Calculations now follow for the possum data frame, using the lda() function from the MASS package. Our interest is in whether it is possible, on the basis of morphometric measurements, to distinguish animals from different sites. A cruder distinction is between populations, i.e. sites in Victoria (an Australian state) as opposed to sites in other states (New South Wales or Queensland). Because there is little effect on the distribution of variable values, it appears unnecessary to take logarithms. This will be discussed further below.

library(MASS)                 # Only if not already attached.
here<- !is.na(possum$footlgth)
possum.lda <- lda(site ~ hdlngth+skullw+totlngth+
   totlngth+footlgth+earconch+eye+chest+belly,data=possum, subset=here)
options(digits=4)
possum.lda$svd   # Examine the singular values
[1] 13.8327  3.9224  2.7004  1.4731  1.0494  0.3572

Figure 7.2 shows the scatterplot matrix of first three canonical variates.

Figure 7.2: Scatterplot matrix of first three canonical variates.

Code is:

plot(possum.lda, dimen=3)    
# Scatterplot matrix for scores on 1st 3 canonical variates

The singular values are the ratio of between to within group sums of squares, for the canonical variates in turn. Clearly canonical variates after the third will have little if any discriminatory power. One can use predict.lda() to get (among other information) scores on the first few canonical variates.

Note that there may be interpretative advantages in taking logarithms of biological measurement data. The standard against which patterns of measurement are commonly compared is that of allometric growth, which implies a linear relationship between the logarithms of the measurements. Differences between different sites are then indicative of different patterns of allometric growth. The reader may wish to repeat the above analysis, but working with the logarithms of measurements.

7.4 Exercises

  1. Using the data set MASS::painters, apply principal components analysis to the scores for Composition, Drawing, Colour, and Expression. Examine the loadings on the first three principal components. Plot a scatterplot matrix of the first three principal components, using different colors or symbols to identify the different schools.

  2. Using the columns of continuous or ordinal data in the MASS::Cars93 dataset, determine scores on the first and second principal components. Investigate the comparison between (i) USA and non-USA cars, and

  1. the six different types (Type) of car.

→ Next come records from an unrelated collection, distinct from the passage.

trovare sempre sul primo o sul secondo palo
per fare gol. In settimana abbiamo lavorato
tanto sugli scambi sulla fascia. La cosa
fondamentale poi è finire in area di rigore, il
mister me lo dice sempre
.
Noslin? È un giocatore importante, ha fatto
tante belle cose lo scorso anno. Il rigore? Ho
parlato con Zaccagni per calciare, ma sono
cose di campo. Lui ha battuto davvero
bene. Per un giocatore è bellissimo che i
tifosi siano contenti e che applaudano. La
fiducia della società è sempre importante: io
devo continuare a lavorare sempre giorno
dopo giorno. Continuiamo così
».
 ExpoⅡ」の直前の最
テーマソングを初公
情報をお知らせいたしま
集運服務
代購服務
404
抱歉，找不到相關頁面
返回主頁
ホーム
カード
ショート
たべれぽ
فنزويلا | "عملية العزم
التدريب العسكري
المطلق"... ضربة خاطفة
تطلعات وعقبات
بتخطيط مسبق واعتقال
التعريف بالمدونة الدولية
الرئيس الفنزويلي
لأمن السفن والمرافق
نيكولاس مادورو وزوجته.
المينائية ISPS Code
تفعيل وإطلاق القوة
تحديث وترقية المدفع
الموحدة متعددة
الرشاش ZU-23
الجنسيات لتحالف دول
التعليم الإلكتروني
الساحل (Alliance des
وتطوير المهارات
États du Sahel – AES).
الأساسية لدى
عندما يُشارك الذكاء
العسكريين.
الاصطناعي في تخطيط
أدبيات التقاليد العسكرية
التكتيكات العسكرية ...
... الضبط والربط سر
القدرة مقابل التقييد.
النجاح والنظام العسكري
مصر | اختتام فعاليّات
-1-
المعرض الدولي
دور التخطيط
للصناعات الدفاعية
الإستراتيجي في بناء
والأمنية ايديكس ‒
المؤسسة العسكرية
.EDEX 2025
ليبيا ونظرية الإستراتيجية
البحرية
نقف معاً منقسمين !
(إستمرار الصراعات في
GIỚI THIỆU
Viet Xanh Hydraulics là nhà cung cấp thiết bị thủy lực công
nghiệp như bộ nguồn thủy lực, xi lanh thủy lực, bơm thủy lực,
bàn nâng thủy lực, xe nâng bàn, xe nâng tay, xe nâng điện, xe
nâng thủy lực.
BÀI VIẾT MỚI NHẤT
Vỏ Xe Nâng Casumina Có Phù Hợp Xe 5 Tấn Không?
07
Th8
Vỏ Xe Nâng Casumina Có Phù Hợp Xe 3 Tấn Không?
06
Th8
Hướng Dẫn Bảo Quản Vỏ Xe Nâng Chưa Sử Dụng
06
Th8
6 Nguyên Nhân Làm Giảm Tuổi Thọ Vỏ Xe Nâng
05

Now create a new data set in which binary factors become columns of 0/1 data, and include these in the principal components analysis.
  1. Repeat the calculations of exercises 1 and 2, but this time using the function MASS::lda() to derive canonical discriminant scores, as in section 6.3.

  2. Investigate discrimination between plagiotropic and orthotropic species in the data set DAAG::leafshape.

7.5 References and reading

Maindonald and Braun (2010) . Data Analysis and Graphics Using R –- An Example-Based Approach. Cambridge University Press.

Maindonald, Braun, and Andrews (2024, forthcoming) . A Practical Guide to Data Analysis Using R. An Example-Based Approach. Cambridge University Press.

Venables and Ripley (2002) . Modern Applied Statistics with S. Springer, NY.